TechnologyArtificial Intelligence in the Hiring Process; are women disadvantaged? Rena Nigam 
Artificial Intelligence in Hiring

Countless companies and organizations globally are integrating artificial intelligence programs into their business in some way. Whether it be candidate sourcing, hiring remote work, facial expression analysis, or diversity hiring… AI is alive and well within the hiring process. Many believe wholeheartedly that these computer systems will fill the gap human bias and error and make the hiring process easier, more efficient, and more equitable. This is not necessarily true. Though they are technology- computers, algorithms, and AI are all man-made. Just like anything else, an AI system will only be as sound, as, fair, and as unbiased as the person who built it. So what does this mean for candidates looking for a job?

Perhaps the most common use of technology in the hiring process is Keyword matching, whereby a computer system matches key phrases and words from a resumé to a job description and picks out the candidates with the most overlap. There are countless resources online ranking the most important keywords to include in your resumé and how to integrate them. This is obviously a flawed system- as it wouldn’t necessarily pick out the strongest candidates but rather the ones that had beefed up their resumé with enough overlapping language from the job description. Many believed that integrating machine learning programs into these programs could solve this issue.
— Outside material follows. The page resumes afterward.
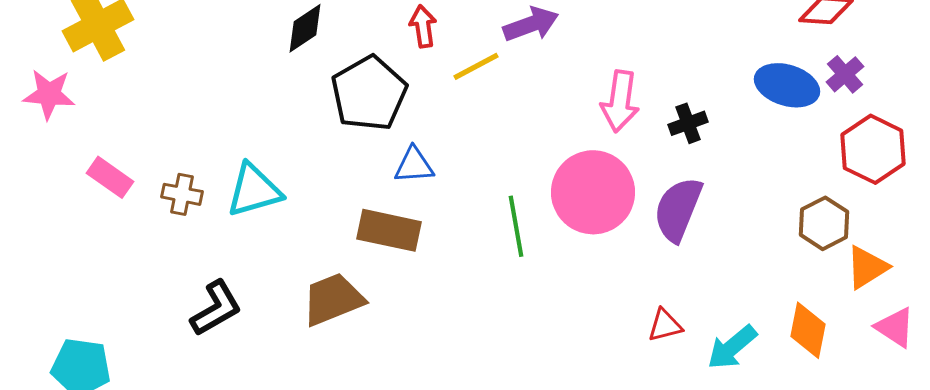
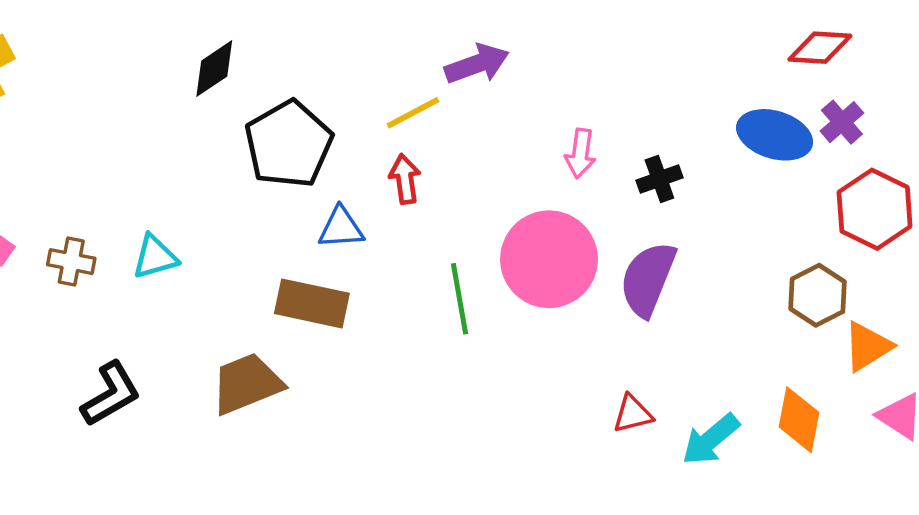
red arrow: (423, 26) -> (405, 179), moved
pink arrow: (620, 101) -> (580, 153), size x0.7
cyan triangle: (254, 190) -> (155, 257), size x0.7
AI systems have been built to “grade” resumés off of various parameters and rank, match, and choose accordingly. In fact, some went so far as to predict that the computer hiring system would eventually be of a higher quality than a human hiring system, as it would accomodate for implicit human biases in hiring and develop a “fairer” view of the candidate pool. Let’s look at Amazon.

Machine learning specialists at Amazon set out to build a hiring model that would filter through their candidate pool and pick out the best applicants. They set out to do this by giving the machine data from the past ten years of resumés, allowing it to uncover patterns and traits amongst “strong” candidates. In theory, this was a good idea but in practice, it only proved to show that technology is a historically male dominated field and identified models and markers of strength and success would inevitably be traditionally male traits. According to sources at Reuters, after sifting through dozens of overwhelmingly men’s resumés Amazon’s system taught itself to penalize women applicants. The technology began to favor applicants who used words like “captured” and “executed” (power language that is traditionally found in men’s resumés) and to automatically downgrade applications that had female gendered details (such as women’s colleges, “women’s basketball team”, etc.). Although Amazon maintains that it never solely relied on this program to hire- it simply stands as an example of the limitations and dangers of over automating a process intended to hire humans.
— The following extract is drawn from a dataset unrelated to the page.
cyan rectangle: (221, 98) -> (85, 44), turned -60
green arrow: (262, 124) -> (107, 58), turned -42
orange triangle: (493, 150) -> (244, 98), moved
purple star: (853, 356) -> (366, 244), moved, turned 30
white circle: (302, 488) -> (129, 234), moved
Many studies have indicated that there are fewer responses for women applicants. With AI driving selection, the results are inordinately influenced by the fact that women are under-represented in many functions and industries. Algorithms tend to replicate historical biases and those introduced by the preferences of the hiring managers.

Artificial Intelligence and other technology cannot transcend human bias, it will simply recreate it in new ways unless the makers of said technology take measurable steps to change that. Men and women tend to represent themselves differently linguistically in their resumés, men usually have shorter resumés and will use more “powerful” language than women, using words like “create”, “founded” etc. while women use more collaborative language, like “helped”, “co-founded”, etc. To take a history of resumés from a male dominated field and workforce and mark them on supposed areas of strength will always put women in a less favorable position as their resumés will just not necessarily follow the same trends and guidelines as the resumés of their male peers.

In addition to all of this, Artificial Intelligence research is another piece of technology that is deeply male-dominated. One study showed that the number of women in machine learning research was as low as 12%. Artificial intelligence that evaluates, judges, and identifies candidates can never be unbiased if the creators of such technology are a homogenous group.

Women already get hired at lower rates than men (despite earning more bachelor's degrees than them) and the gender gap and pay gap increases as a woman progresses through her career. If women’s resumés are getting counted out before a human gets to look at them- this problem will only grow. Companies often struggle to hire women and perpetuate the myth that simply not enough women are interested or applying for technology jobs- when it is often their own hiring systems that count out women’s resumés before anyone even looks at them.

Companies are made of humans, and they are trying to hire more humans. While AI can be an incredible tool to help deal with the massive quantities of applications coming in and to help filter candidates on unique parameters- it can only be a piece of the puzzle when it comes to evolving the way companies hire.